INFRAESTRUCTURAS FERROVIARIAS EN CRISIS

Nuevo susto ferroviario: un Cercanías sufre un accidente en un túnel de Asturias sobre el que se había avisado

El túnel de Olloniego vuelve a fallar: alertas ignoradas en una semana negra para el ferrocarril español

El Cercanías accidentado en Asturias.
El Cercanías accidentado en Asturias. PD

Llueve sobre mojado.

Y se encadenan los fallos en la red ferroviaria española.

Un nuevo accidente de tren, en esta ocasión, de menor gravedad que los anteriores: el siniestro ha ocurrido al colisionar el brazo de un camión grúa con el tren de vía estrecha (FEVE) que cubre el trayecto entre Cartagena y Los Nietos, en la Región de Murcia, y que ha provocado al menos seis heridos.

Y todavía no recuperados del susto, el jueves 22 de enero de 2026 por la tarde, cerca de las 16:50 horas, un tren de Cercanías con destino a Oviedo sufrió un impacto al atravesar el túnel del Padrún en Olloniego. Al salir de la galería, una sección de hormigón proyectado se desprendió y golpeó la parte frontal del convoy, ocasionando daños en la cabina. A pesar del susto, los numerosos pasajeros a bordo resultaron ilesos y el tren pudo continuar su trayecto hacia su destino final.

Lo que hace singular este episodio respecto a otros accidentes ferroviarios es el grito de alerta previo. Un maquinista compartió su frustración con los medios: «Llevamos al menos seis meses advirtiendo que ese túnel estaba en mal estado, pero no se toman medidas, no nos hacen caso. Tienen que suceder estas cosas para que reaccionen». Las advertencias sobre la mala condición de la infraestructura habían sido desoídas durante meses, según los trabajadores ferroviarios que conocen bien los problemas de mantenimiento.

Cortes de circulación y planes de emergencia

Adif decidió suspender de inmediato la circulación en la línea C1 entre Ablaña y Olloniego tras lo ocurrido. La empresa aclaró que el desprendimiento afectaba únicamente al revestimiento de hormigón proyectado, «que no es un elemento estructural del túnel», aunque esto no resta gravedad al hecho de que fragmentos de la infraestructura caigan sobre los trenes en funcionamiento.

Por su parte, Renfe puso en marcha un plan alternativo de transporte con transbordos por carretera entre Ablaña y Soto del Rey, buscando minimizar las molestias a los usuarios. Mientras tanto, equipos técnicos de Adif se dedicaron a reponer el revestimiento e inspeccionar el túnel, con la intención de realizar reparaciones durante la noche para reanudar el servicio al día siguiente.

Una semana negra para el ferrocarril español

Este accidente ocurre en medio de una semana trágica para el transporte ferroviario en España. El martes, un choque entre dos trenes en la línea de alta velocidad cercana a Adamuz (Córdoba) dejó 45 muertos, convirtiéndose en uno de los peores desastres ferroviarios del país en varias décadas. Apenas unos días después, el miércoles se produjo otro incidente en Gelida (Barcelona) dentro de la red de Rodalies, donde un desprendimiento del muro provocó un choque con un tren, resultando en una fatalidad.

El jueves, además del suceso en Asturias, un tren FEVE colisionó con una grúa en Cartagena (Murcia) que invadió parcialmente el gálibo ferroviario. Esta situación dejó seis heridos leves, dos de ellos fueron trasladados al hospital para ser evaluados.
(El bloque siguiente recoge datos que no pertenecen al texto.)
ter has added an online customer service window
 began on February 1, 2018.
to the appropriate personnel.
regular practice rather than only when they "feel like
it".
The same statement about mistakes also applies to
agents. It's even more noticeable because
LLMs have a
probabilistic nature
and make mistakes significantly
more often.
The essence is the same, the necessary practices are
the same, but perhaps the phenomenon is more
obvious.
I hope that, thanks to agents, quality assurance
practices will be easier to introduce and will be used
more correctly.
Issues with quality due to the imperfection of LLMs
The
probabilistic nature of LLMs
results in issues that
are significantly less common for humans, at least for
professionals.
Presión sindical y demandas de seguridad

La concatenación de incidentes ha aumentado la presión sobre las autoridades ferroviarias. El sindicato de maquinistas ha manifestado su intención de convocar una huelga general los próximos 9, 10 y 11 de febrero como respuesta ante la falta de medidas adecuadas para garantizar la seguridad. Las autoridades locales en Murcia han exigido una revisión urgente de los protocolos relacionados con trabajos cercanos a las vías férreas tras lo sucedido en Cartagena.
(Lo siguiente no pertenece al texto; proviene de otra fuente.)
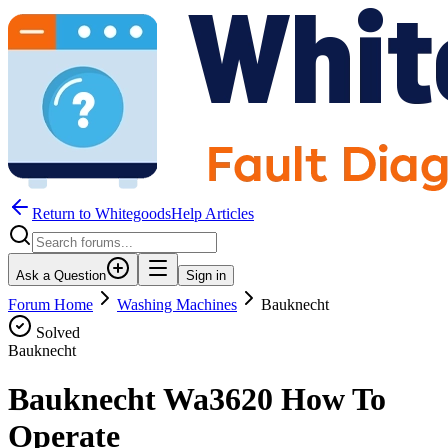
Return to WhitegoodsHelp Articles
Ask a Question
Sign in
Forum Home
Washing Machines
Bauknecht
Solved
Bauknecht
Bauknecht Wa3620 How To
Operate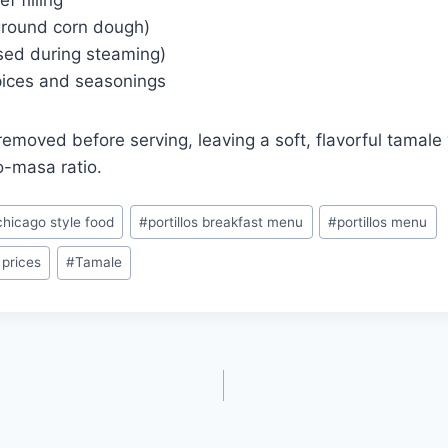
 filling
round corn dough)
sed during steaming)
spices and seasonings
removed before serving, leaving a soft, flavorful tamale 
-masa ratio.
chicago style food
#
portillos breakfast menu
#
portillos menu
 prices
#
Tamale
El caso del túnel de Olloniego pone en evidencia un problema sistémico: trabajadores advirtiendo sobre peligros inminentes durante meses sin recibir respuestas preventivas. Solo cuando ocurren accidentes las instituciones parecen reaccionar. Esta semana ha dejado claro que es necesario llevar a cabo una revisión profunda del sistema ferroviario español respecto a sus protocolos de mantenimiento e inspección y, lo más importante, mejorar su capacidad para responder ante las alertas lanzadas por quienes viven diariamente la realidad infraestructural.